■ Task
Once every line below with "pilots" has been counted, state the total and nothing else.

■ Data supplied
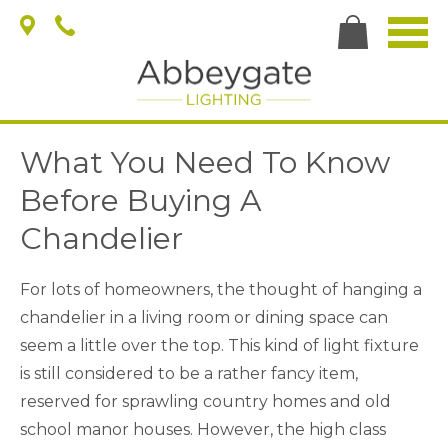
What You Need To Know
Before Buying A
Chandelier
For lots of homeowners, the thought of hanging a
chandelier in a living room or dining space can
seem a little over the top. This kind of light fixture
is still considered to be a rather fancy item,
reserved for sprawling country homes and old
school manor houses. However, the high class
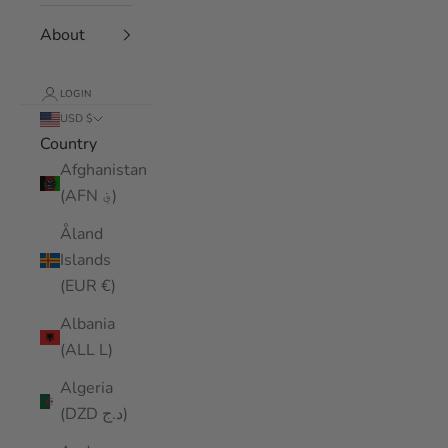
About
LOGIN
USD $
Country
Afghanistan
(AFN ؋)
Åland
Islands
(EUR €)
Albania
(ALL L)
Algeria
(DZD د.ج)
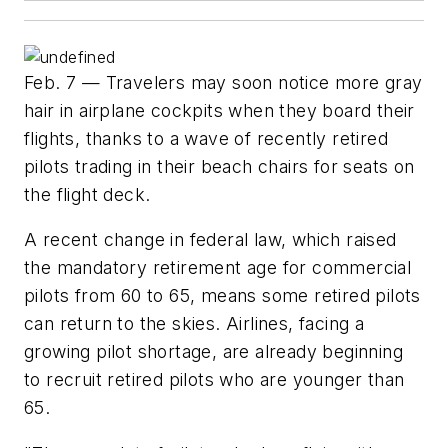
Feb. 7 — Travelers may soon notice more gray
hair in airplane cockpits when they board their
flights, thanks to a wave of recently retired
pilots trading in their beach chairs for seats on
the flight deck.
A recent change in federal law, which raised
the mandatory retirement age for commercial
pilots from 60 to 65, means some retired pilots
can return to the skies. Airlines, facing a
growing pilot shortage, are already beginning
to recruit retired pilots who are younger than
65.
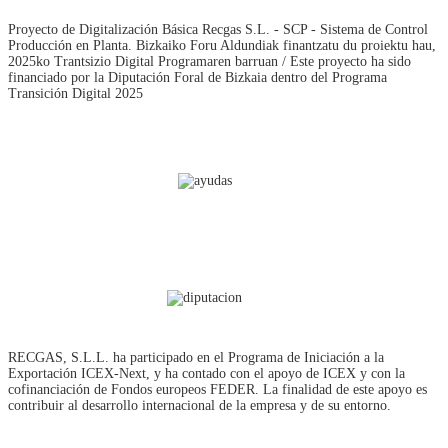
Proyecto de Digitalización Básica Recgas S.L. - SCP - Sistema de Control
Producción en Planta. Bizkaiko Foru Aldundiak finantzatu du proiektu hau,
2025ko Trantsizio Digital Programaren barruan / Este proyecto ha sido
financiado por la Diputación Foral de Bizkaia dentro del Programa
Transición Digital 2025
RECGAS, S.L.L. ha participado en el Programa de Iniciación a la
Exportación ICEX‐Next, y ha contado con el apoyo de ICEX y con la
cofinanciación de Fondos europeos FEDER. La finalidad de este apoyo es
contribuir al desarrollo internacional de la empresa y de su entorno.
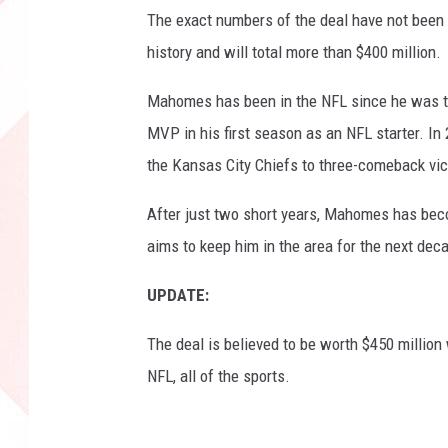
s
The exact numbers of the deal have not been re
h
history and will total more than $400 million.
i
p
Mahomes has been in the NFL since he was the
-
MVP in his first season as an NFL starter. I
T
the Kansas City Chiefs to three-comeback vict
e
n
After just two short years, Mahomes has beco
n
e
aims to keep him in the area for the next dec
s
s
UPDATE:
e
e
The deal is believed to be worth $450 million 
T
NFL, all of the sports.
i
t
a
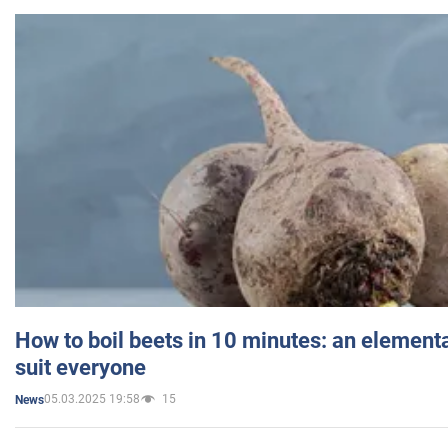
How to boil beets in 10 minutes: an elementa
suit everyone
05.03.2025 19:58
15
News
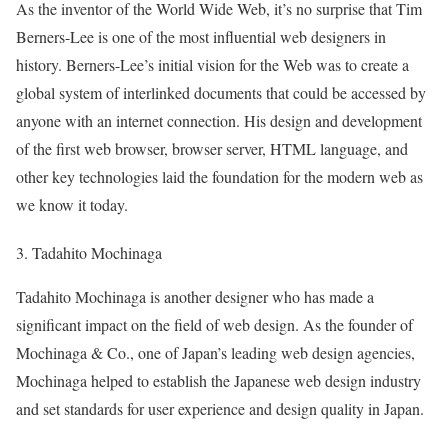
As the inventor of the World Wide Web, it’s no surprise that Tim
Berners-Lee is one of the most influential web designers in
history. Berners-Lee’s initial vision for the Web was to create a
global system of interlinked documents that could be accessed by
anyone with an internet connection. His design and development
of the first web browser, browser server, HTML language, and
other key technologies laid the foundation for the modern web as
we know it today.
3. Tadahito Mochinaga
Tadahito Mochinaga is another designer who has made a
significant impact on the field of web design. As the founder of
Mochinaga & Co., one of Japan’s leading web design agencies,
Mochinaga helped to establish the Japanese web design industry
and set standards for user experience and design quality in Japan.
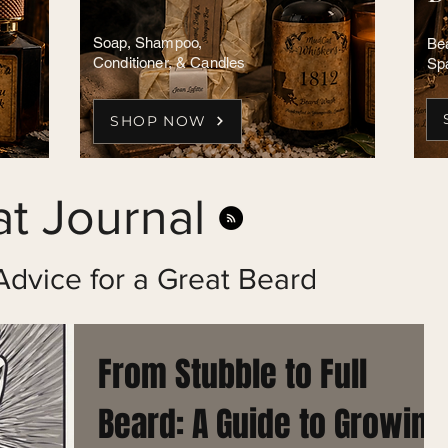
Soap, Shampoo,
Bea
Conditioner, & Candles
Sp
SHOP NOW
t Journal
Advice for a Great Beard
From Stubble to Full
Beard: A Guide to Growing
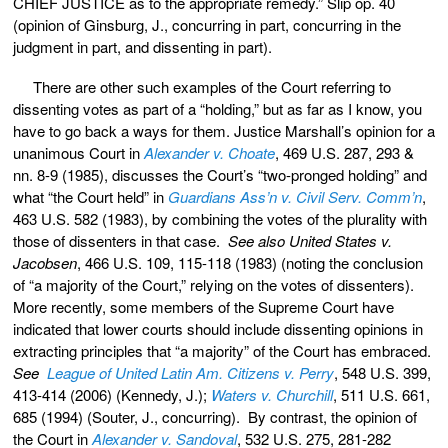
CHIEF JUSTICE as to the appropriate remedy.” Slip op. 40
(opinion of Ginsburg, J., concurring in part, concurring in the
judgment in part, and dissenting in part).
There are other such examples of the Court referring to
dissenting votes as part of a “holding,” but as far as I know, you
have to go back a ways for them. Justice Marshall’s opinion for a
unanimous Court in
Alexander v. Choate
, 469 U.S. 287, 293 &
nn. 8-9 (1985), discusses the Court’s “two-pronged holding” and
what “the Court held” in
Guardians Ass’n v. Civil Serv. Comm’n
,
463 U.S. 582 (1983), by combining the votes of the plurality with
those of dissenters in that case.
See also United States v.
Jacobsen
, 466 U.S. 109, 115-118 (1983) (noting the conclusion
of “a majority of the Court,” relying on the votes of dissenters).
More recently, some members of the Supreme Court have
indicated that lower courts should include dissenting opinions in
extracting principles that “a majority” of the Court has embraced.
See
League of United Latin Am. Citizens v. Perry
, 548 U.S. 399,
413-414 (2006) (Kennedy, J.);
Waters v. Churchill
, 511 U.S. 661,
685 (1994) (Souter, J., concurring). By contrast, the opinion of
the Court in
Alexander v. Sandoval
, 532 U.S. 275, 281-282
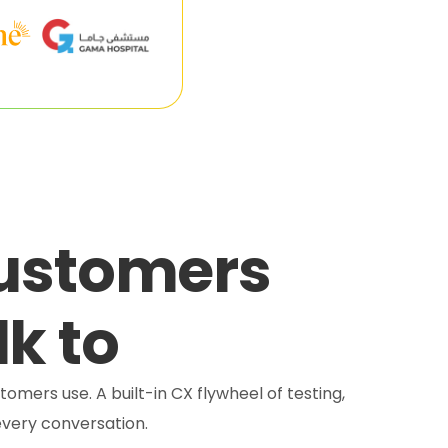
customers
lk to
tomers use. A built-in CX flywheel of testing,
very conversation.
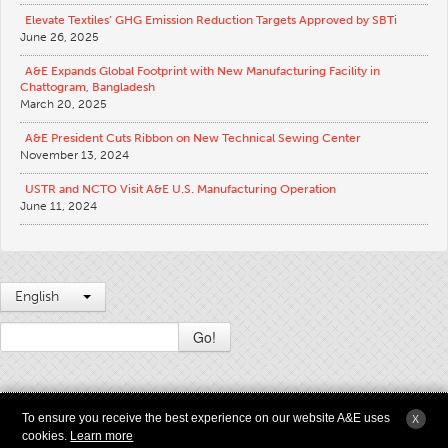
Elevate Textiles’ GHG Emission Reduction Targets Approved by SBTi
Apparel
June 26, 2025
General
A&E Expands Global Footprint with New Manufacturing Facility in
Chattogram, Bangladesh
Tech Textiles
March 20, 2025
Embroidery
A&E President Cuts Ribbon on New Technical Sewing Center
Other
November 13, 2024
Conversion Charts
USTR and NCTO Visit A&E U.S. Manufacturing Operation
June 11, 2024
News
Contact
Global Locations
English
Contact Us
Go!
Careers
2009 - 2026 © Copyright American & Efird LLC All Rights Reserved |
Terms &
To ensure you receive the best experience on our website A&E uses
X
Conditions of Use
|
Modern Slavery and Supply Chain Transparency Statement
|
cookies.
Learn more
Privacy
|
Sitemap
|
Anesyst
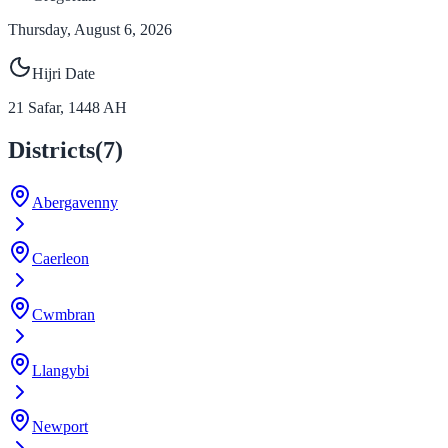
Thursday, August 6, 2026
Hijri Date
21
Safar
,
1448
AH
Districts
(
7
)
Abergavenny
Caerleon
Cwmbran
Llangybi
Newport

■ Response
3